EXERCISE GOAL ▸ From start to finish, set down the entries below exactly, leaving out the pictures.

ENTRIES SUPPLIED ▸

────────────────────────────────────────

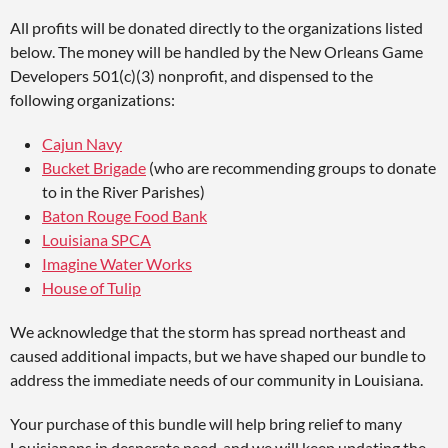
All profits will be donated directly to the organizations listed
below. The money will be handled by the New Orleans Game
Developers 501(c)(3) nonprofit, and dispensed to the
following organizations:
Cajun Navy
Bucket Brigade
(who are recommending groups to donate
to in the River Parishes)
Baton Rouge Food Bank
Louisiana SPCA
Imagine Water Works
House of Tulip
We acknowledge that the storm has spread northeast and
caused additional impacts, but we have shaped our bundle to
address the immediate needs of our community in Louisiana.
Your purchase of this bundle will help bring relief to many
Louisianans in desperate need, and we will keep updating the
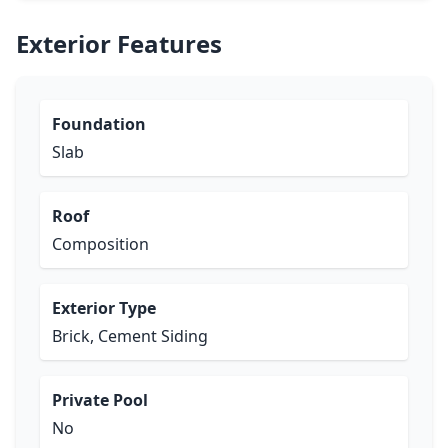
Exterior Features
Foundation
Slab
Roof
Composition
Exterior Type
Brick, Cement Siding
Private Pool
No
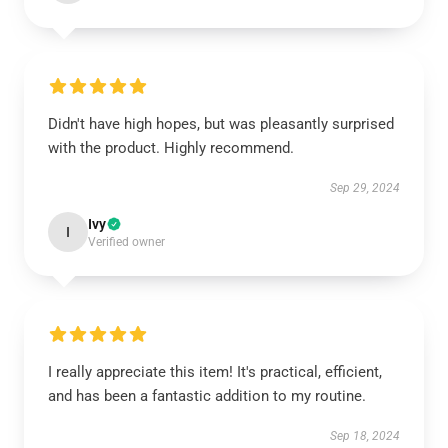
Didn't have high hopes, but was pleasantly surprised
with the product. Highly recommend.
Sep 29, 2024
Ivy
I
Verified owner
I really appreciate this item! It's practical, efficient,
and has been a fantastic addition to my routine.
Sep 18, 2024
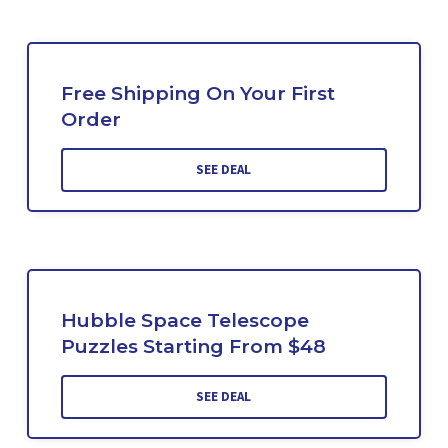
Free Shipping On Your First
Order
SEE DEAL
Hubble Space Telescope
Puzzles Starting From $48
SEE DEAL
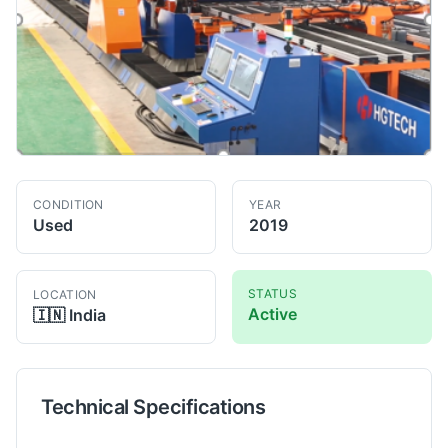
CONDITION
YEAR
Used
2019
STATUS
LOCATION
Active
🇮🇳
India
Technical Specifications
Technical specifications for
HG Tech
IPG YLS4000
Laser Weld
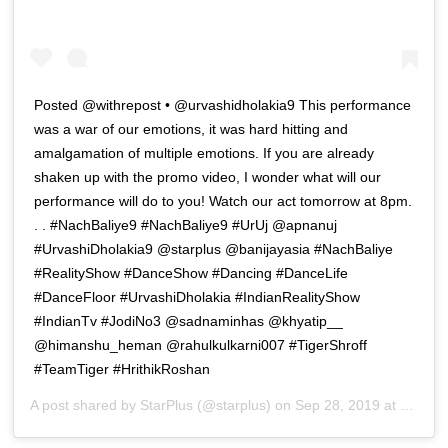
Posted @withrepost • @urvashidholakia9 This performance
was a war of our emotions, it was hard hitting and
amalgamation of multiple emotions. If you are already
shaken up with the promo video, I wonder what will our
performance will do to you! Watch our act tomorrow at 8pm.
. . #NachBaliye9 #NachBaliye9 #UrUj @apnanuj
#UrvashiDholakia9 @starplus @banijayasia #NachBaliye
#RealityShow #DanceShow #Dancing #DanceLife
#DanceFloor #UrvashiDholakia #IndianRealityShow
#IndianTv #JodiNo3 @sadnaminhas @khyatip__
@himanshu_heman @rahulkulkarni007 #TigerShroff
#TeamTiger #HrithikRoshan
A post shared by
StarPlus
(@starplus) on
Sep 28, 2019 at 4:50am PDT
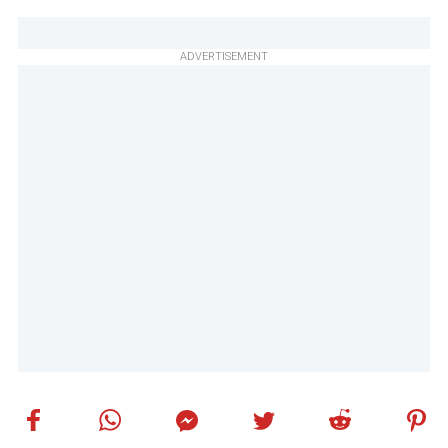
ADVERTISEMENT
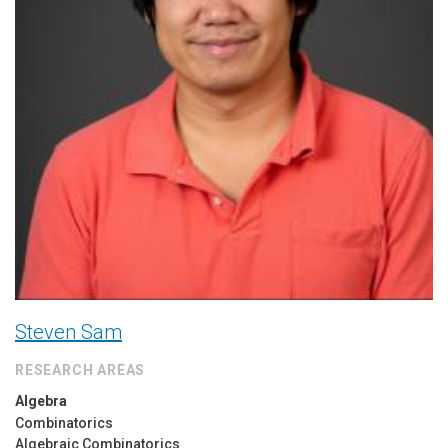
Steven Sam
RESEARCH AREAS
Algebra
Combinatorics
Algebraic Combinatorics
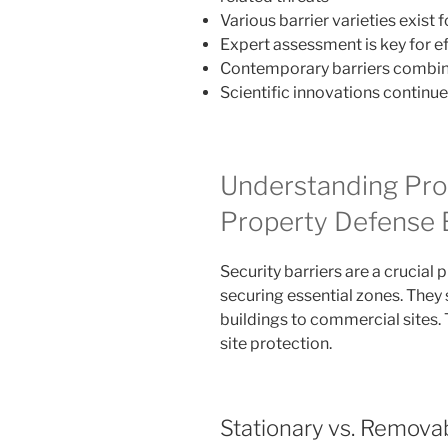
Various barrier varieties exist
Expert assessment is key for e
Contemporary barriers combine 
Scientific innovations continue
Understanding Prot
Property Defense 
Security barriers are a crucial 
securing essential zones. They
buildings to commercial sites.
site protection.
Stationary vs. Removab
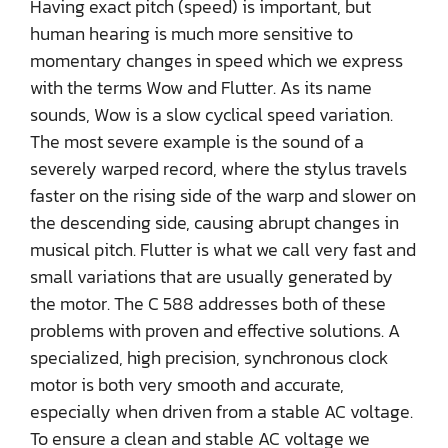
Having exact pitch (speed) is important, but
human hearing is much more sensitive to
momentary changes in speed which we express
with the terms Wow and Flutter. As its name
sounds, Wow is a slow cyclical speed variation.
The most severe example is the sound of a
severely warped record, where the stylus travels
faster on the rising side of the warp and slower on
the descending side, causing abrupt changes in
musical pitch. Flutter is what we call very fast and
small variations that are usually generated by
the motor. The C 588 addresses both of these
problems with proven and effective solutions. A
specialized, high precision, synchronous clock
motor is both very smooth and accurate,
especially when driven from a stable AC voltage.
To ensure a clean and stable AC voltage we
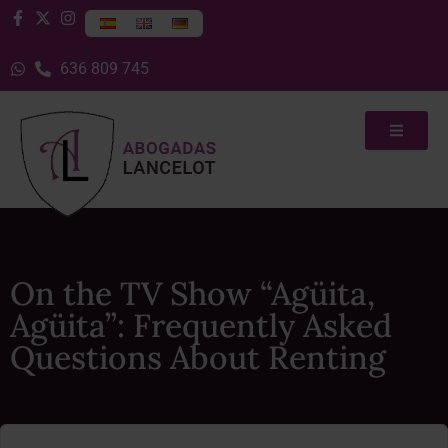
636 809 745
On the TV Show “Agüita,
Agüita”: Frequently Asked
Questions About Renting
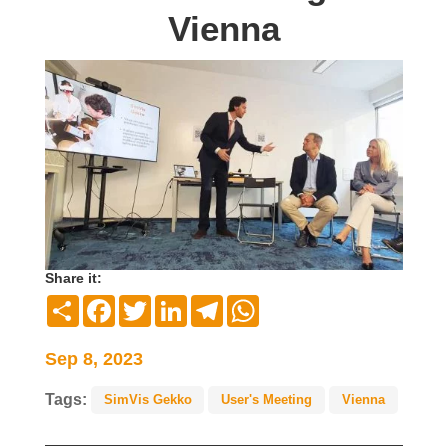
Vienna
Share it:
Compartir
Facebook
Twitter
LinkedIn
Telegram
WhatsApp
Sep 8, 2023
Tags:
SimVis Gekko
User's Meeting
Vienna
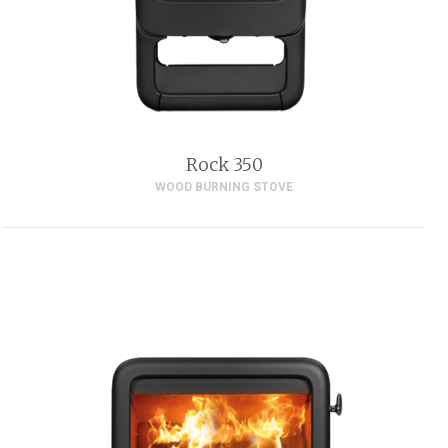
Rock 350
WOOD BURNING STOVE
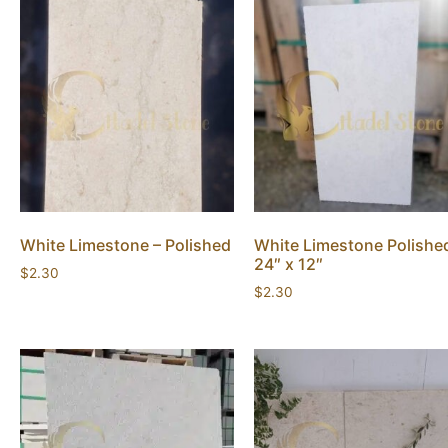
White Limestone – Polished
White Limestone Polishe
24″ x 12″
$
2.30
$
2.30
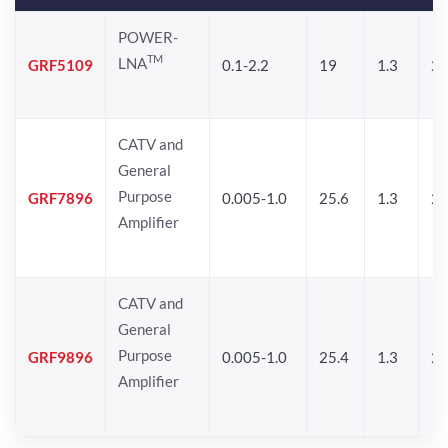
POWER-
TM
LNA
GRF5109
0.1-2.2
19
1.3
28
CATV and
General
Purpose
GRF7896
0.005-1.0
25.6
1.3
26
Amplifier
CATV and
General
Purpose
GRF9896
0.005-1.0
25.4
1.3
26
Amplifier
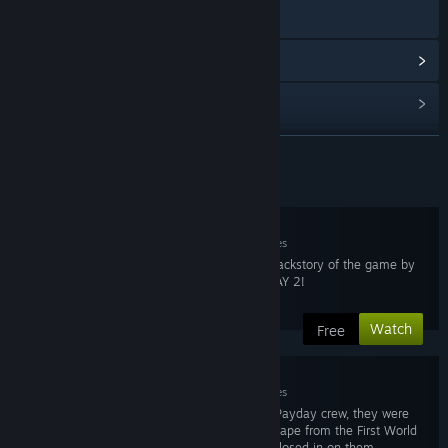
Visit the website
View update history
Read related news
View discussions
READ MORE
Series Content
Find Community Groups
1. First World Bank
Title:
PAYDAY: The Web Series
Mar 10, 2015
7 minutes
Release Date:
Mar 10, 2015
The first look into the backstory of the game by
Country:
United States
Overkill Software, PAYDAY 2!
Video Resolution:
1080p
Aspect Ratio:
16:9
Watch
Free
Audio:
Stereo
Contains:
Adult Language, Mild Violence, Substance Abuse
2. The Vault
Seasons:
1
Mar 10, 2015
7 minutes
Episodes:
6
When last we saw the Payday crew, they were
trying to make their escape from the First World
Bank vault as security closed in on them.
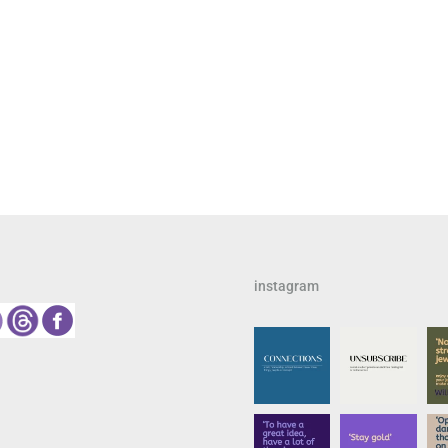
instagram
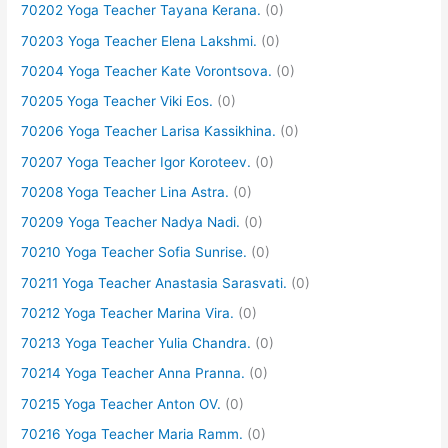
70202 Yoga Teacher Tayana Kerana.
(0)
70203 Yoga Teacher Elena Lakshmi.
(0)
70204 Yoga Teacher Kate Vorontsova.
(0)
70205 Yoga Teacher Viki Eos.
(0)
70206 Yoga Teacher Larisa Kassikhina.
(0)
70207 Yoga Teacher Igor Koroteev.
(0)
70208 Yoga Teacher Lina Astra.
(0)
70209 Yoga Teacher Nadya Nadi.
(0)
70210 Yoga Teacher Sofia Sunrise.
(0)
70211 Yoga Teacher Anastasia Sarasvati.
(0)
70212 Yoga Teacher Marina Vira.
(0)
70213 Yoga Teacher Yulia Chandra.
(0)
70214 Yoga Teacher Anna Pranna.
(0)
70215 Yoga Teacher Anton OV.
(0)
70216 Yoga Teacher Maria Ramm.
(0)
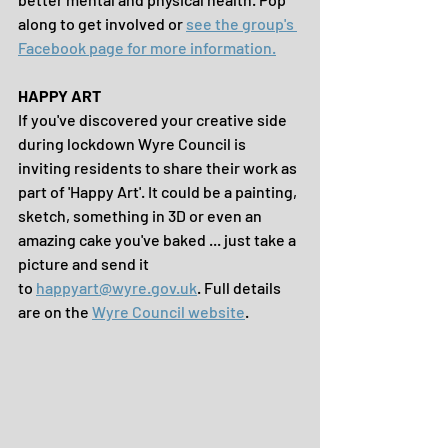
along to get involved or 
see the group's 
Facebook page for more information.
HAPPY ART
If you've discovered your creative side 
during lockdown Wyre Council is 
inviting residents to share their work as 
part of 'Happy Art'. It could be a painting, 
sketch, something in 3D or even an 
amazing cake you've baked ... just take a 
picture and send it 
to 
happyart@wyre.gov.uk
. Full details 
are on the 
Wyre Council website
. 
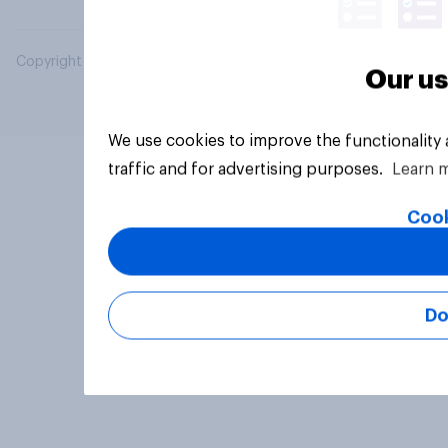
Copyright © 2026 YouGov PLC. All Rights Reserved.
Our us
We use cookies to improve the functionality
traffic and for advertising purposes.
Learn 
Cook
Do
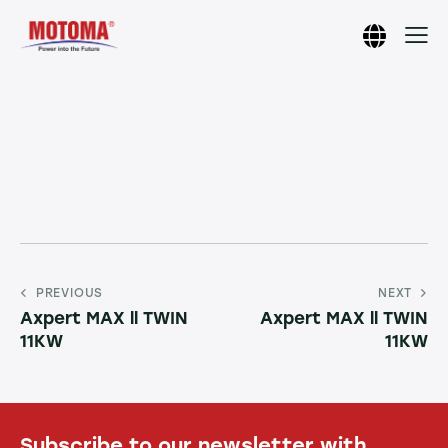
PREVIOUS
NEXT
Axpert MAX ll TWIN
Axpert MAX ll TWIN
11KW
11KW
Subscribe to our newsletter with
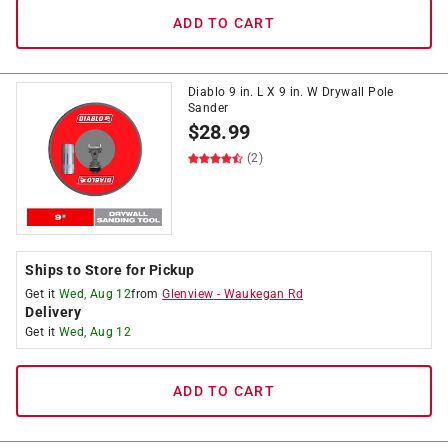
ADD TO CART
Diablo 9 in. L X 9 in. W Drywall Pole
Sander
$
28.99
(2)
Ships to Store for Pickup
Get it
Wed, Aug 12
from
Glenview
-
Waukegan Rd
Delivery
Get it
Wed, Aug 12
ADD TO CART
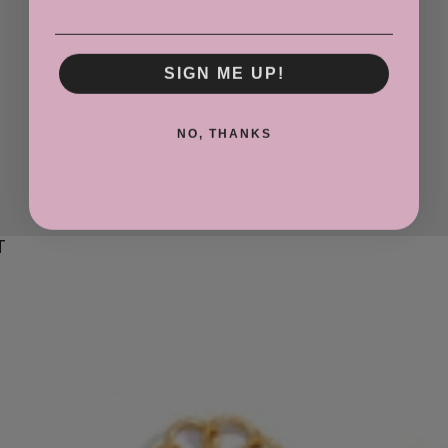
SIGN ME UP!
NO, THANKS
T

────────────────────────────────────────

EXERCISE OUTPUT ▸
All profits will be donated directly to the organizations listed
below. The money will be handled by the New Orleans Game
Developers 501(c)(3) nonprofit, and dispensed to the
following organizations:
Cajun Navy
Bucket Brigade
(who are recommending groups to donate
to in the River Parishes)
Baton Rouge Food Bank
Louisiana SPCA
Imagine Water Works
House of Tulip
We acknowledge that the storm has spread northeast and
caused additional impacts, but we have shaped our bundle to
address the immediate needs of our community in Louisiana.
Your purchase of this bundle will help bring relief to many
Louisianans in desperate need, and we will keep updating the
Exterior Features
Foundation
Slab
Roof
Composition
Exterior Type
Brick, Cement Siding
Private Pool
No
Didn't have high hopes, but was pleasantly surprised
with the product. Highly recommend.
Sep 29, 2024
Ivy
I
Verified owner
I really appreciate this item! It's practical, efficient,
and has been a fantastic addition to my routine.
Sep 18, 2024
Free Shipping On Your First
Order
SEE DEAL
Hubble Space Telescope
Puzzles Starting From $48
SEE DEAL
CONDITION
YEAR
Used
2019
STATUS
LOCATION
Active
🇮🇳
India
Technical Specifications
Technical specifications for
HG Tech
IPG YLS4000
Laser Weld
Posted @withrepost • @urvashidholakia9 This performance
was a war of our emotions, it was hard hitting and
amalgamation of multiple emotions. If you are already
shaken up with the promo video, I wonder what will our
performance will do to you! Watch our act tomorrow at 8pm.
. . #NachBaliye9 #NachBaliye9 #UrUj @apnanuj
#UrvashiDholakia9 @starplus @banijayasia #NachBaliye
#RealityShow #DanceShow #Dancing #DanceLife
#DanceFloor #UrvashiDholakia #IndianRealityShow
#IndianTv #JodiNo3 @sadnaminhas @khyatip__
@himanshu_heman @rahulkulkarni007 #TigerShroff
#TeamTiger #HrithikRoshan
A post shared by
StarPlus
(@starplus) on
Sep 28, 2019 at 4:50am PDT
ADVERTISEMENT
Steven Sam
RESEARCH AREAS
Algebra
Combinatorics
Algebraic Combinatorics
Various barrier varieties exist
Expert assessment is key for e
Contemporary barriers combine 
Scientific innovations continue
Understanding Prot
Property Defense 
Security barriers are a crucial 
securing essential zones. They
buildings to commercial sites.
site protection.
Stationary vs. Removab
Having exact pitch (speed) is important, but
human hearing is much more sensitive to
momentary changes in speed which we express
with the terms Wow and Flutter. As its name
sounds, Wow is a slow cyclical speed variation.
The most severe example is the sound of a
severely warped record, where the stylus travels
faster on the rising side of the warp and slower on
the descending side, causing abrupt changes in
musical pitch. Flutter is what we call very fast and
small variations that are usually generated by
the motor. The C 588 addresses both of these
problems with proven and effective solutions. A
specialized, high precision, synchronous clock
motor is both very smooth and accurate,
especially when driven from a stable AC voltage.
To ensure a clean and stable AC voltage we
636 809 745
On the TV Show “Agüita,
Agüita”: Frequently Asked
Questions About Renting
Vienna
Share it:
Compartir
Facebook
Twitter
LinkedIn
Telegram
WhatsApp
Sep 8, 2023
Tags:
SimVis Gekko
User's Meeting
Vienna
Rock 350
WOOD BURNING STOVE
White Limestone – Polished
White Limestone Polishe
24″ x 12″
$
2.30
$
2.30
POWER-
TM
LNA
GRF5109
0.1-2.2
19
1.3
28
CATV and
General
Purpose
GRF7896
0.005-1.0
25.6
1.3
26
Amplifier
CATV and
General
Purpose
GRF9896
0.005-1.0
25.4
1.3
26
Amplifier
Visit the website
View update history
Read related news
View discussions
READ MORE
Series Content
Find Community Groups
1. First World Bank
Title:
PAYDAY: The Web Series
Mar 10, 2015
7 minutes
Release Date:
Mar 10, 2015
The first look into the backstory of the game by
Country:
United States
Overkill Software, PAYDAY 2!
Video Resolution:
1080p
Aspect Ratio:
16:9
Watch
Free
Audio:
Stereo
Contains:
Adult Language, Mild Violence, Substance Abuse
2. The Vault
Seasons:
1
Mar 10, 2015
7 minutes
Episodes:
6
When last we saw the Payday crew, they were
trying to make their escape from the First World
Bank vault as security closed in on them.
instagram
70202 Yoga Teacher Tayana Kerana.
(0)
70203 Yoga Teacher Elena Lakshmi.
(0)
70204 Yoga Teacher Kate Vorontsova.
(0)
70205 Yoga Teacher Viki Eos.
(0)
70206 Yoga Teacher Larisa Kassikhina.
(0)
70207 Yoga Teacher Igor Koroteev.
(0)
70208 Yoga Teacher Lina Astra.
(0)
70209 Yoga Teacher Nadya Nadi.
(0)
70210 Yoga Teacher Sofia Sunrise.
(0)
70211 Yoga Teacher Anastasia Sarasvati.
(0)
70212 Yoga Teacher Marina Vira.
(0)
70213 Yoga Teacher Yulia Chandra.
(0)
70214 Yoga Teacher Anna Pranna.
(0)
70215 Yoga Teacher Anton OV.
(0)
70216 Yoga Teacher Maria Ramm.
(0)
along to get involved or 
see the group's 
Facebook page for more information.
HAPPY ART
If you've discovered your creative side 
during lockdown Wyre Council is 
inviting residents to share their work as 
part of 'Happy Art'. It could be a painting, 
sketch, something in 3D or even an 
amazing cake you've baked ... just take a 
picture and send it 
to 
happyart@wyre.gov.uk
. Full details 
are on the 
Wyre Council website
. 
Copyright © 2026 YouGov PLC. All Rights Reserved.
Our us
We use cookies to improve the functionality
traffic and for advertising purposes.
Learn 
Cook
Do
PREVIOUS
NEXT
Axpert MAX ll TWIN
Axpert MAX ll TWIN
11KW
11KW
Subscribe to our newsletter with
ADD TO CART
Diablo 9 in. L X 9 in. W Drywall Pole
Sander
$
28.99
(2)
Ships to Store for Pickup
Get it
Wed, Aug 12
from
Glenview
-
Waukegan Rd
Delivery
Get it
Wed, Aug 12
ADD TO CART
SIGN ME UP!
NO, THANKS
T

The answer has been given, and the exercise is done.